- **Problem**
In the entries below, find every line with the string "zijn" and copy it.

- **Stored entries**
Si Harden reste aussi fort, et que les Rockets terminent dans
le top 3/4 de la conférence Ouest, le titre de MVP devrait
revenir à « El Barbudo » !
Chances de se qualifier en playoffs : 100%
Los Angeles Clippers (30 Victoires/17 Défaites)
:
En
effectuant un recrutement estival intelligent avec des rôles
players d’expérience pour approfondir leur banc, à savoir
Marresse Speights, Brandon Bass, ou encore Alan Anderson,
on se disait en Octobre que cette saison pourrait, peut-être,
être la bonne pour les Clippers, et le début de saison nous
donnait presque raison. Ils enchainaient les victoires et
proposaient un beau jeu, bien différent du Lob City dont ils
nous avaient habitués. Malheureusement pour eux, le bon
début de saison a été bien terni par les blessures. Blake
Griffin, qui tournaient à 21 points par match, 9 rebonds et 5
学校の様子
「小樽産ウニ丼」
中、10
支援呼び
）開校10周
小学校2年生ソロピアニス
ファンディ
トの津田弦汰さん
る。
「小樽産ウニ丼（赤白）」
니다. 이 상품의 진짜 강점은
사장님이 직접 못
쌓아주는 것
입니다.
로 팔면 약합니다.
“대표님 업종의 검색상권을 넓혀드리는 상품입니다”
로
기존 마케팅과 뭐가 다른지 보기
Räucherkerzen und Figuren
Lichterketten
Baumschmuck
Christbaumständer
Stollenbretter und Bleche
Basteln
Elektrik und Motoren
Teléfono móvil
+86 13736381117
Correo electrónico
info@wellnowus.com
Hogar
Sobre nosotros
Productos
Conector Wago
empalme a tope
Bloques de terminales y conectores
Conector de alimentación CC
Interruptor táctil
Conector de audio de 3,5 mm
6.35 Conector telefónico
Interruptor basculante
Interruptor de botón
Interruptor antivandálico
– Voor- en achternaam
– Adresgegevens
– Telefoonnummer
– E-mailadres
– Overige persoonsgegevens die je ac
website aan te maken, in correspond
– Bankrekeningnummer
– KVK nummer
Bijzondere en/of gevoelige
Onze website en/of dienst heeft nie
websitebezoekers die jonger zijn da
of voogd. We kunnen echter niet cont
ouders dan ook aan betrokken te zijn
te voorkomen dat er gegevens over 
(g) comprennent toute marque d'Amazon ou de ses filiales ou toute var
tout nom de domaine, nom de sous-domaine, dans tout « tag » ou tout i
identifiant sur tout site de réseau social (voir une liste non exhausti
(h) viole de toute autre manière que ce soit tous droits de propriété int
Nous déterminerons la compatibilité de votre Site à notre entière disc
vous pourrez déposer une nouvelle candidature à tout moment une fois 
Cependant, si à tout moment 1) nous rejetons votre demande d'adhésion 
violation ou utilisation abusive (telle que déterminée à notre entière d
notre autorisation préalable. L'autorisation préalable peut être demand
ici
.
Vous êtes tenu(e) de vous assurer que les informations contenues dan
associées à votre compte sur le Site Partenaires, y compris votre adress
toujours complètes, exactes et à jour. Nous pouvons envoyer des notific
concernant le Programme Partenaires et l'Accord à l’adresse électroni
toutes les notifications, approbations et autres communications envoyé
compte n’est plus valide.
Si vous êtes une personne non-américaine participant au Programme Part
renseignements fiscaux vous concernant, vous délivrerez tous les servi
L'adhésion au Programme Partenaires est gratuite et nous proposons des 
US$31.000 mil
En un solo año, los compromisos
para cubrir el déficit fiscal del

- **Response for this exercise**
websitebezoekers die jonger zijn da
ouders dan ook aan betrokken te zijn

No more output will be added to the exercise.